+++ Data to examine +++
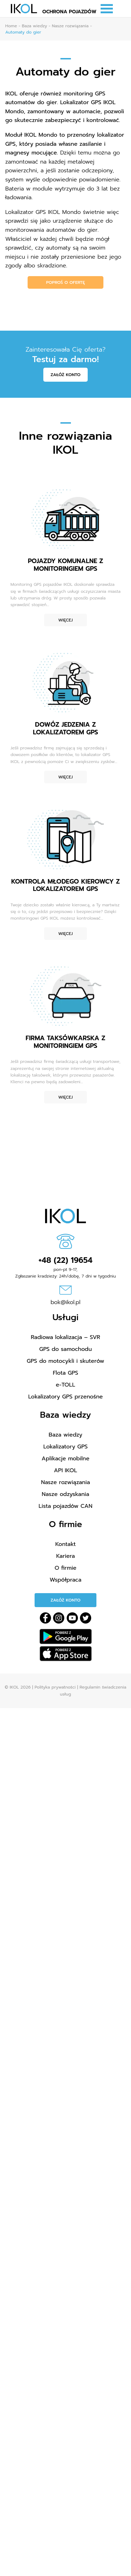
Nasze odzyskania (65, 1494)
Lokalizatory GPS (65, 1446)
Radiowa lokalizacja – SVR (65, 1337)
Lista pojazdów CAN (66, 1506)
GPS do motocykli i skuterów (65, 1361)
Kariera (65, 1556)
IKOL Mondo (40, 135)
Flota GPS (65, 1373)
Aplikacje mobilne (65, 1458)
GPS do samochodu (65, 1349)
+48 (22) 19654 (65, 1260)
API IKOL (65, 1470)
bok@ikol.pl (66, 1302)
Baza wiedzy (65, 1435)
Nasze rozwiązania (65, 1482)
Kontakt (65, 1544)
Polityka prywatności (55, 1687)
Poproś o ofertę (65, 282)
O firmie (65, 1568)
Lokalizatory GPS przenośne (65, 1397)
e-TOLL (65, 1385)
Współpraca (65, 1580)
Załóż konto (66, 375)
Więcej (65, 620)
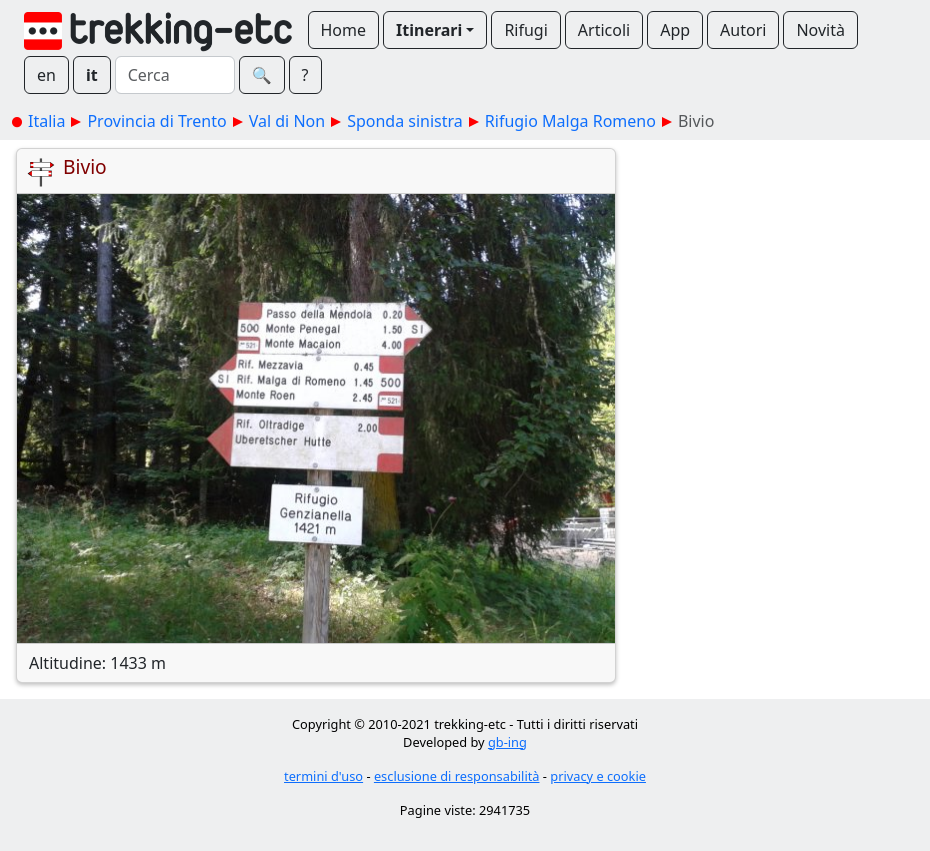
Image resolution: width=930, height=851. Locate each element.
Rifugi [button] (525, 30)
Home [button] (344, 30)
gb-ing (507, 742)
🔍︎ (262, 75)
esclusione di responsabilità (457, 776)
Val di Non (287, 121)
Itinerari (429, 30)
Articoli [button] (604, 30)
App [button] (675, 30)
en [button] (46, 75)
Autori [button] (743, 30)
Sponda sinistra (405, 121)
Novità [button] (820, 30)
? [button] (305, 75)
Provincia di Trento (156, 121)
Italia (46, 121)
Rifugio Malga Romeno (570, 121)
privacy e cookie (598, 776)
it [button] (92, 75)
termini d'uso (323, 776)
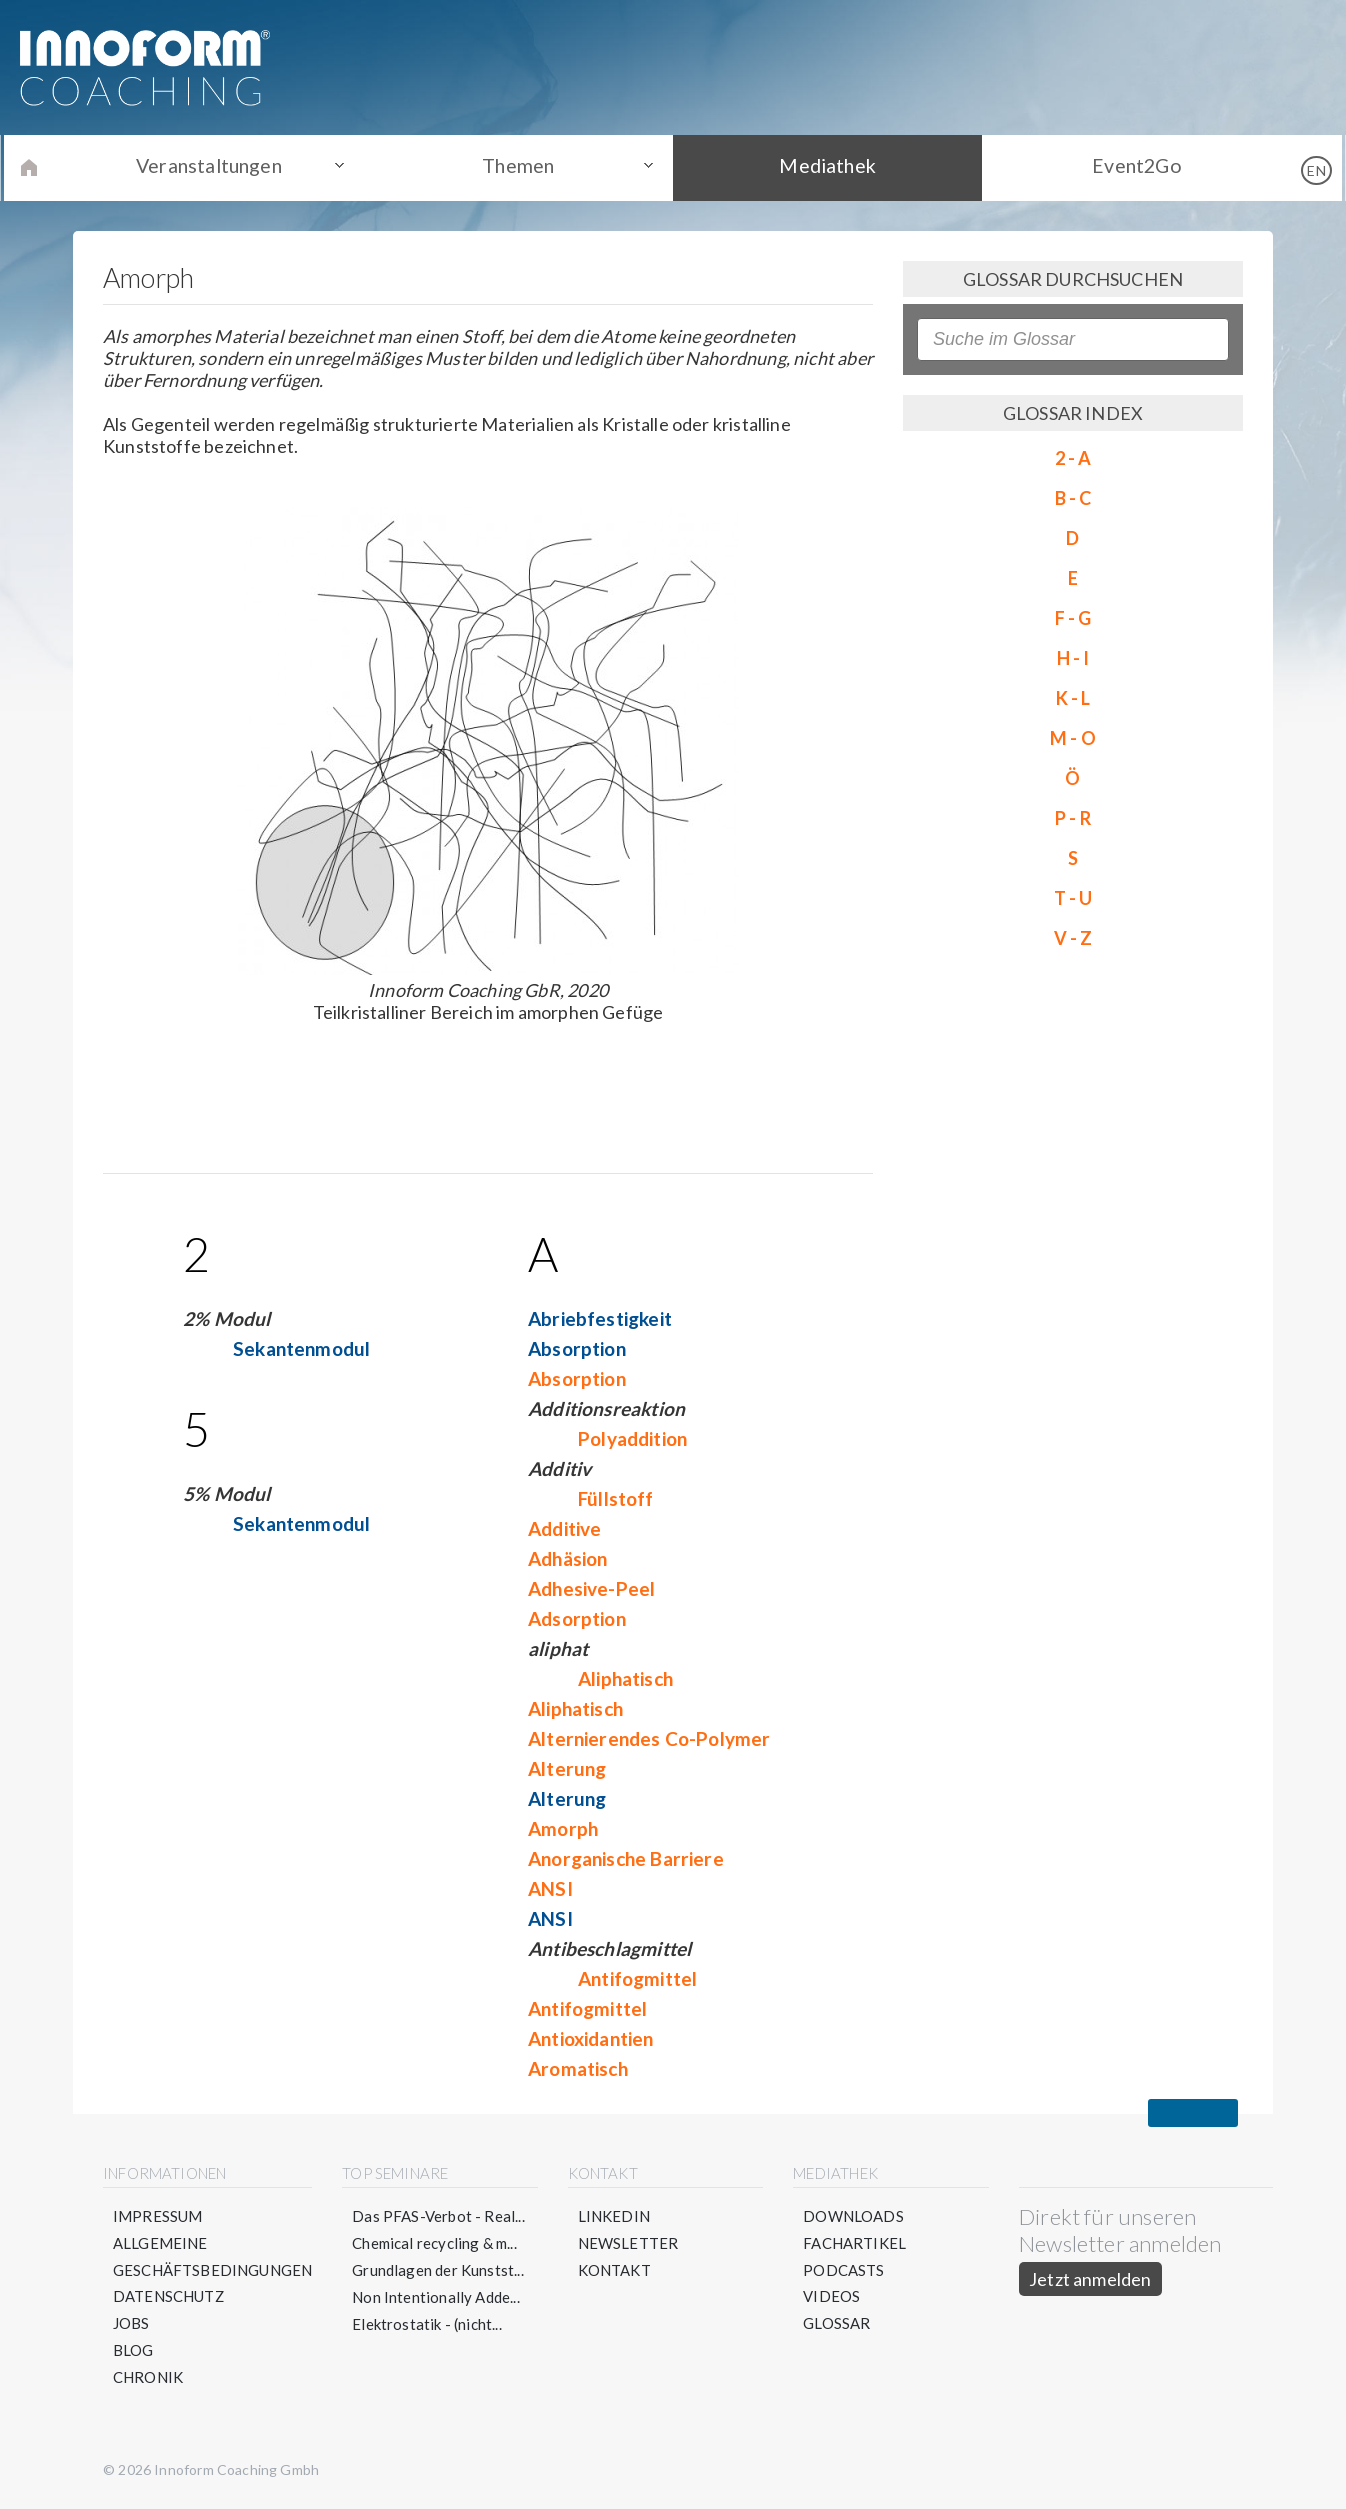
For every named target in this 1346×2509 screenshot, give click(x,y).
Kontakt (614, 2270)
+++
- _Brief_:
Only the lines from the one with "Kariera (65, 1556)" through the final line of the entries above should be transcribed, exactly and without pictures.

- _Reply_:
Kariera (65, 1556)
IKOL Mondo (40, 135)
Flota GPS (65, 1373)
Aplikacje mobilne (65, 1458)
GPS do samochodu (65, 1349)
+48 (22) 19654 (65, 1260)
API IKOL (65, 1470)
bok@ikol.pl (66, 1302)
Baza wiedzy (65, 1435)
Nasze rozwiązania (65, 1482)
Kontakt (65, 1544)
Polityka prywatności (55, 1687)
Poproś o ofertę (65, 282)
O firmie (65, 1568)
Lokalizatory GPS przenośne (65, 1397)
e-TOLL (65, 1385)
Współpraca (65, 1580)
Załóż konto (66, 375)
Więcej (65, 620)
Image resolution: width=930, height=851. Locate each element.
Rifugi [button] (525, 30)
Home [button] (344, 30)
gb-ing (507, 742)
🔍︎ (262, 75)
esclusione di responsabilità (457, 776)
Val di Non (287, 121)
Itinerari (429, 30)
Articoli [button] (604, 30)
App [button] (675, 30)
en [button] (46, 75)
Autori [button] (743, 30)
Sponda sinistra (405, 121)
Novità [button] (820, 30)
? [button] (305, 75)
Provincia di Trento (156, 121)
Italia (46, 121)
Rifugio Malga Romeno (570, 121)
privacy e cookie (598, 776)
it [button] (92, 75)
termini d'uso (323, 776)
For every named target in this 1346×2509 screenshot, give click(x,y).
Kontakt (614, 2270)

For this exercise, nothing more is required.